I also had to add this new file to our home.nix file.

  home.file = {
    ...
    ".config/hypr/hypridle.conf".source = home/dade/.config/hypr/hypridle.conf;
  };

After setting up this file, I ran another switch, then logged out ( WIN+M ) and logged back in, which caused hypridle to get started, as well as caused loginctl to start working correctly for the loginctl lock-session command that hypridle will use.

Adding a Spotlight-like keybind

I’ve spent enough time on MacOS over the past 6-7 years that I’m very used to CMD+SPACE bringing up spotlight (and later Alfred). So WIN+R being my launcher shortcut isn’t second nature. But I can just add a new bind for WIN+SPACE to also launch the launcher.

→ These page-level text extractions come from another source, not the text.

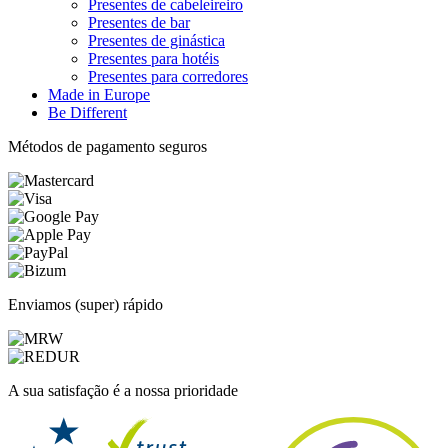
Presentes de cabeleireiro
Presentes de bar
Presentes de ginástica
Presentes para hotéis
Presentes para corredores
Made in Europe
Be Different
Métodos de pagamento seguros
Enviamos (super) rápido
A sua satisfação é a nossa prioridade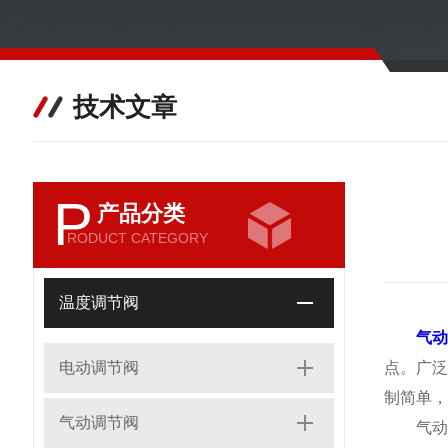
技术文章
P
产品分类
RODUCT CATEGORY
温度调节阀
气
电动调节阀
点。广
制简单，
气动调节阀
气动薄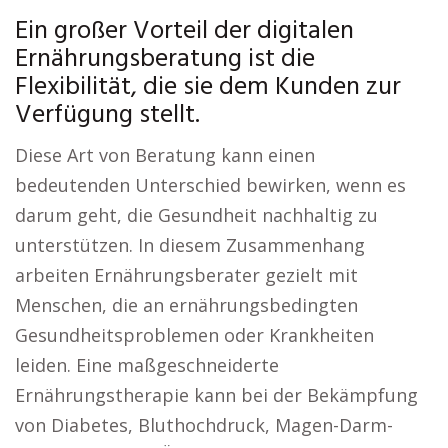
Ein großer Vorteil der digitalen
Ernährungsberatung ist die
Flexibilität, die sie dem Kunden zur
Verfügung stellt.
Diese Art von Beratung kann einen
bedeutenden Unterschied bewirken, wenn es
darum geht, die Gesundheit nachhaltig zu
unterstützen. In diesem Zusammenhang
arbeiten Ernährungsberater gezielt mit
Menschen, die an ernährungsbedingten
Gesundheitsproblemen oder Krankheiten
leiden. Eine maßgeschneiderte
Ernährungstherapie kann bei der Bekämpfung
von Diabetes, Bluthochdruck, Magen-Darm-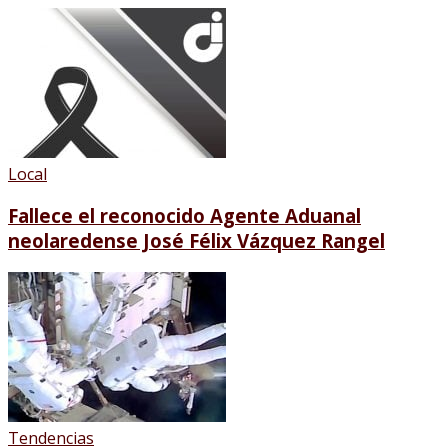
Local
Fallece el reconocido Agente Aduanal
neolaredense José Félix Vázquez Rangel
Tendencias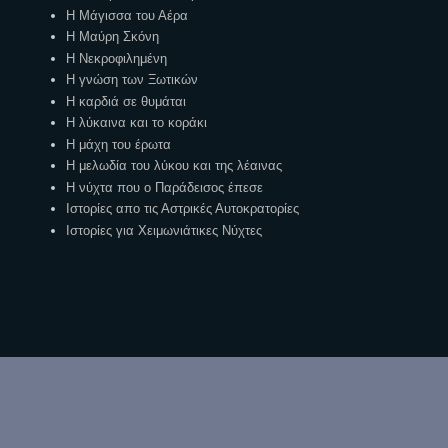
Η Μάγισσα του Αέρα
Η Μαύρη Σκόνη
Η Νεκροφιλημένη
Η γνώση των Ξωτικών
Η καρδιά σε θυμάται
Η λύκαινα και το κοράκι
Η μάχη του έρωτα
Η μελωδία του λύκου και της λέαινας
Η νύχτα που ο Παράδεισος έπεσε
Ιστορίες απο τις Αστρικές Αυτοκρατορίες
Ιστορίες για Χειμωνιάτικες Νύχτες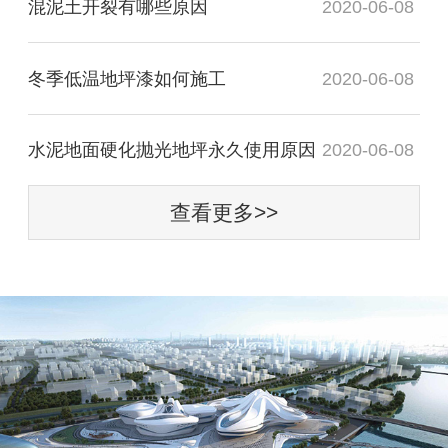
混泥土开裂有哪些原因
2020-06-08
冬季低温地坪漆如何施工
2020-06-08
水泥地面硬化抛光地坪永久使用原因
2020-06-08
查看更多>>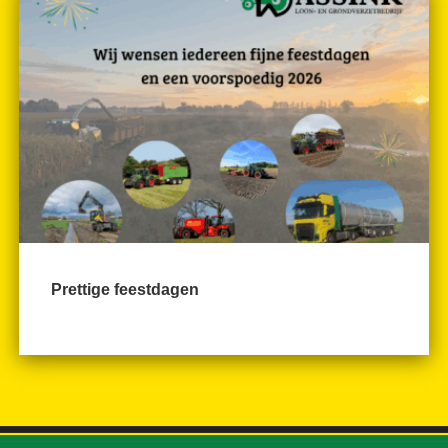
Prettige feestdagen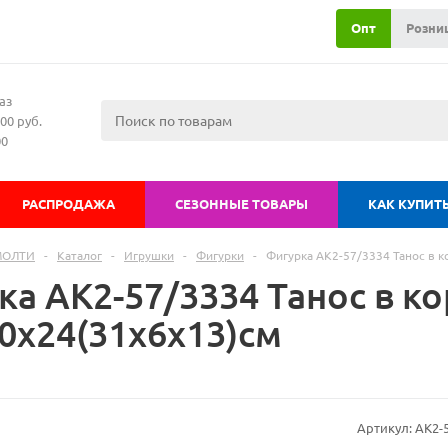
Опт
Розни
аз
00 руб.
00
РАСПРОДАЖА
СЕЗОННЫЕ ТОВАРЫ
КАК КУПИТ
МОЛТИ
-
Каталог
-
Игрушки
-
Фигурки
-
Фигурка АК2-57/3334 Танос в к
ка АК2-57/3334 Танос в к
10х24(31х6х13)см
Артикул:
АК2-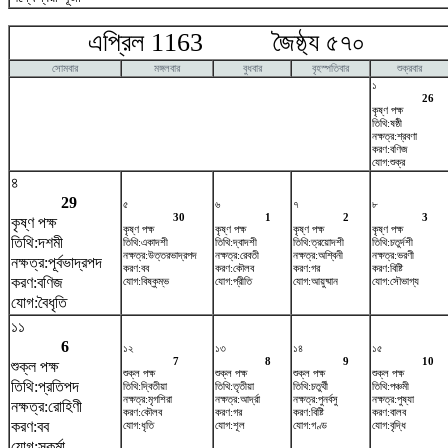
এপ্রিল 1163 জৈষ্ঠ্য ৫৭০ ম
সোমবার
মঙ্গলবার
বুধবার
বৃহস্পতিবার
শুক্রবার
১
26
কৃষ্ণ পক্ষ
তিথি:ষষ্ঠী
নক্ষত্র:শ্রবণা
করণ:বণিজ
যোগ:শুক্র
৪
29
৫
৬
৭
৮
30
1
2
3
কৃষ্ণ পক্ষ
কৃষ্ণ পক্ষ
কৃষ্ণ পক্ষ
কৃষ্ণ পক্ষ
কৃষ্ণ পক্ষ
তিথি:দশমী
তিথি:একাদশী
তিথি:দ্বাদশী
তিথি:ত্রয়োদশী
তিথি:চতুর্দশী
নক্ষত্র:উত্তরভাদ্রপদ
নক্ষত্র:রেবতী
নক্ষত্র:অশ্বিনী
নক্ষত্র:ভরণী
নক্ষত্র:পূর্বভাদ্রপদ
করণ:বব
করণ:কৌলব
করণ:গর
করণ:বিষ্টি
করণ:বণিজ
যোগ:বিষ্কুম্ভ
যোগ:প্রীতি
যোগ:আয়ুষ্মান
যোগ:সৌভাগ্য
যোগ:বৈধৃতি
১১
6
১২
১৩
১৪
১৫
7
8
9
10
শুক্ল পক্ষ
শুক্ল পক্ষ
শুক্ল পক্ষ
শুক্ল পক্ষ
শুক্ল পক্ষ
তিথি:প্রতিপদ
তিথি:দ্বিতীয়া
তিথি:তৃতীয়া
তিথি:চতুর্থী
তিথি:পঞ্চমী
নক্ষত্র:মৃগশিরা
নক্ষত্র:আর্দ্রা
নক্ষত্র:পুনর্বসু
নক্ষত্র:পুষ্যা
নক্ষত্র:রোহিণী
করণ:কৌলব
করণ:গর
করণ:বিষ্টি
করণ:বালব
করণ:বব
যোগ:ধৃতি
যোগ:শূল
যোগ:গণ্ড
যোগ:বৃদ্ধি
যোগ:সুকর্মা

bind = $mainMod, SPACE, exec, $menu

Testing Screensharing

To test my ability to screen share, and potentially my ability to record, I’m going to install obs-studio and make sure that the Pipewire screensharing device works.

I can simply add obs-studio to my home.nix list of packages:

  home.packages = with pkgs; [
    ...
    obs-studio
  ];

Now I can rebuild my configuration with another switch, launch obs-studio from my launcher, and setup Screen Sharing (Pipewire) as a source.

I’m not going to take any further steps on this process right now, but since OBS could see my screen, I am not super worried about being able to share my screen in the future in a video conference.